Je haussai les épaules et approchai ma chaise un peu plus de ma Gertrude, seule créature de notre compagnie qui avait assisté à la disparition énigmatique de l’inconnu avec une totale indifférence.
«Peut-être que ce vilain coco… n’existe pas, prononça quelqu’un dans un murmure caverneux.
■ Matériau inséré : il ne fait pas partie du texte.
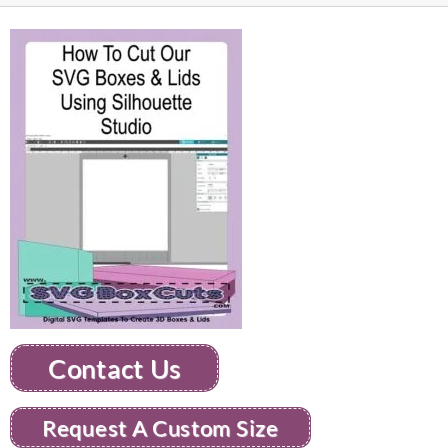
Contact Us
Request A Custom Size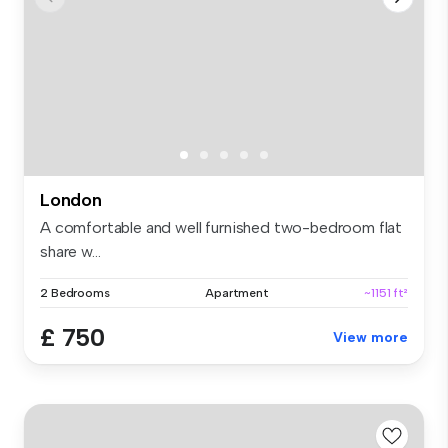
London
A comfortable and well furnished two-bedroom flat
share w...
2 Bedrooms
Apartment
~1151 ft²
£ 750
View more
– Nous avons beaucoup bu», expliquai-je, pressé de vider encore un verre de vin corse qui était en mesure, en l’absence d’ail, de repousser les fantômes.
Afin de chasser le Malin, notre brave Napo entonna une nouvelle chanson, remontant à la triste nuit des temps, que rapidement tous reprirent avec un zèle païen, comme s’ils aiguisaient le pieu d’aubépine avec lequel ils transperceraient le cœur du vampire.
Je ne remuai qu’au retour de Petit Loup qui, pendant la chanson, entra dans la cour derrière moi, accompagné de la petite rousse, au même moment où Sandrine surgissait du noir du côté opposé, bras dessus, bras dessous avec son vieux beau. Tous les quatre étaient si malheureux que je faillis éclater en sanglot tout en essayant de contenir mon rire: Sandrine à cause de Petit Loup, le Capitaine Carcasse et Petit Loup à cause de Sandrine, et la rousse Suzanne à cause de Petit Loup. Sans se faire remarquer, ils se mêlèrent à la confrérie, se tenant le plus loin possible les uns des autres. Ils ressemblaient tout à fait à des chiens de campagne se séparant, la queue entre les jambes, après leur accouplement.